What to do: The lines below from the one with "circulation." up to and including the one with "in living the kind of life they want but no" are what you should set down, exactly and without pictures.

(Saved entries)
——

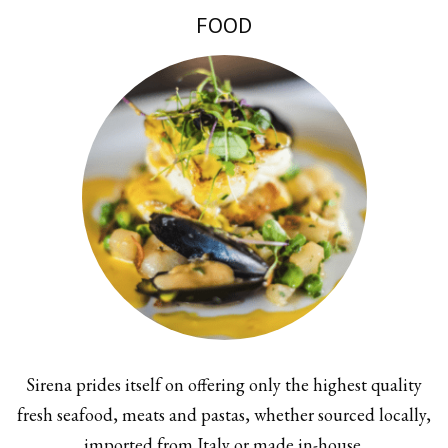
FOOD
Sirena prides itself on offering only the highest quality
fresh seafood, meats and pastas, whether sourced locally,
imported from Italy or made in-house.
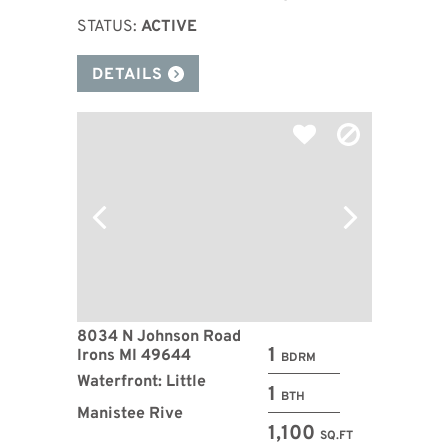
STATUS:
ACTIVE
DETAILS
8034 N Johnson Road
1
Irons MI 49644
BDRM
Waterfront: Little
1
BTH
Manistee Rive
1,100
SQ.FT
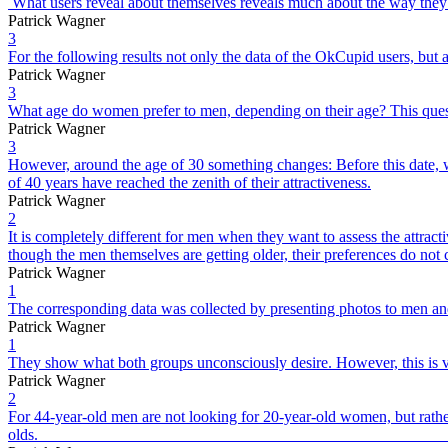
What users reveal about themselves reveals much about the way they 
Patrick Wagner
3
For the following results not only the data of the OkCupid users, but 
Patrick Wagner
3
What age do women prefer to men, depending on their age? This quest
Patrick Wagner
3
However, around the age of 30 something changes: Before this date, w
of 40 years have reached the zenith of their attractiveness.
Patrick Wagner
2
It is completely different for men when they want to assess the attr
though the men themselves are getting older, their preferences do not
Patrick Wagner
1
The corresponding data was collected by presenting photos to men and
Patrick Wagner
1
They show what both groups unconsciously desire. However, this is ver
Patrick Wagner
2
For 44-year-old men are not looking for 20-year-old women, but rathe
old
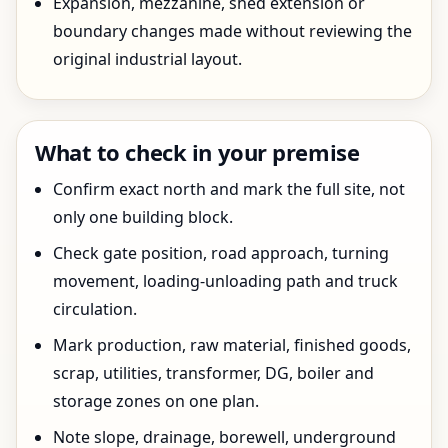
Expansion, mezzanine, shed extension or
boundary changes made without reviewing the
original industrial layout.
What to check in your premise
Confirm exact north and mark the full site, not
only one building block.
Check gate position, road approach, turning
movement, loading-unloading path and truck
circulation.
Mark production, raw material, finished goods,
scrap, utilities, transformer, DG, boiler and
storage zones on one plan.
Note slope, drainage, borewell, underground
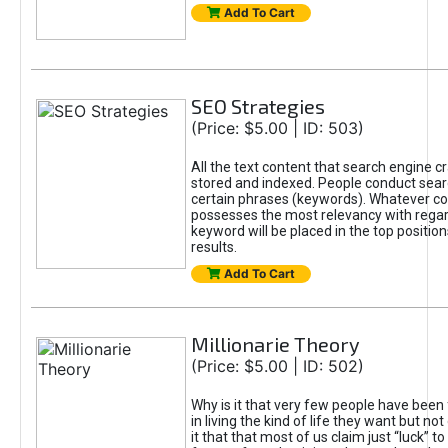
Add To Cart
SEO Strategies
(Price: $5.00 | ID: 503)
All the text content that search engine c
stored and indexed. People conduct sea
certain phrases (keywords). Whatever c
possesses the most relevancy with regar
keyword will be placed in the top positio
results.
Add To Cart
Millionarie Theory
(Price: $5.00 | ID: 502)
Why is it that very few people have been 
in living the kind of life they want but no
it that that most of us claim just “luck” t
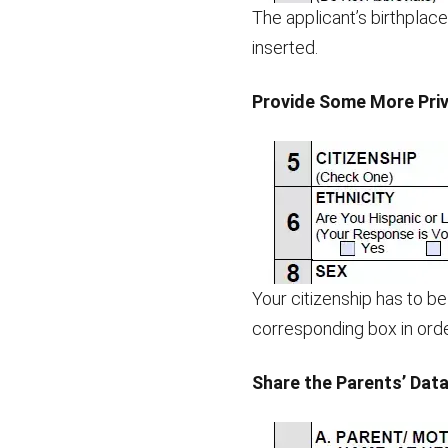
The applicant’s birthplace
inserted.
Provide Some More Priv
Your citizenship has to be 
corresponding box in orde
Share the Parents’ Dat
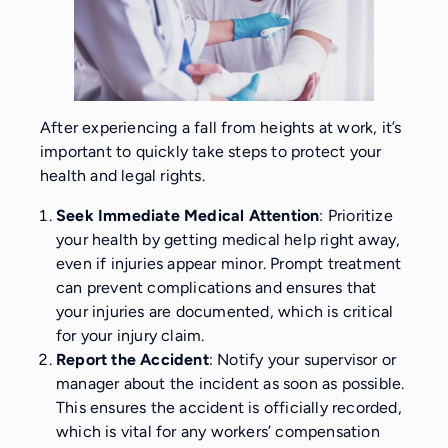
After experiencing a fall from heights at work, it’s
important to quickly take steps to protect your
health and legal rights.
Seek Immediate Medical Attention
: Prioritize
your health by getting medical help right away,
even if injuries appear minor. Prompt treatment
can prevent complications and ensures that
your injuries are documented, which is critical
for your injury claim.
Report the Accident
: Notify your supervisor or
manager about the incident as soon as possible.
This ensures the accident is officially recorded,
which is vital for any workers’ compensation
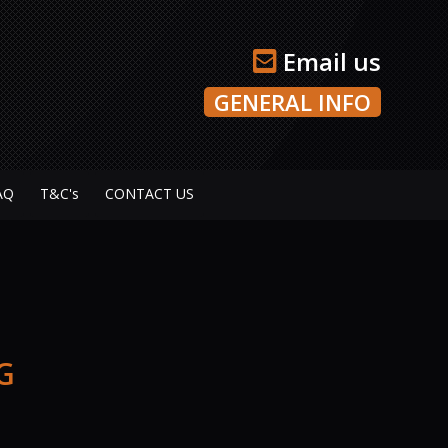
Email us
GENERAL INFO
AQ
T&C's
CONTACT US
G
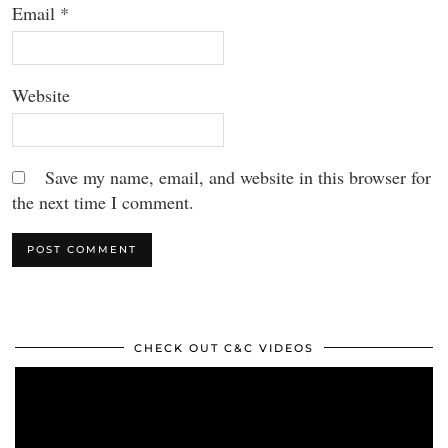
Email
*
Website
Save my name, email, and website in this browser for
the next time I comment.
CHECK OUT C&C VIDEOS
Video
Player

——

Exercise answer:
circulation.
Mark production, raw material, finished goods,
scrap, utilities, transformer, DG, boiler and
storage zones on one plan.
Note slope, drainage, borewell, underground
Add To Cart
SEO Strategies
(Price: $5.00 | ID: 503)
All the text content that search engine c
stored and indexed. People conduct sea
certain phrases (keywords). Whatever c
possesses the most relevancy with regar
keyword will be placed in the top positio
results.
Add To Cart
Millionarie Theory
(Price: $5.00 | ID: 502)
Why is it that very few people have been 
in living the kind of life they want but no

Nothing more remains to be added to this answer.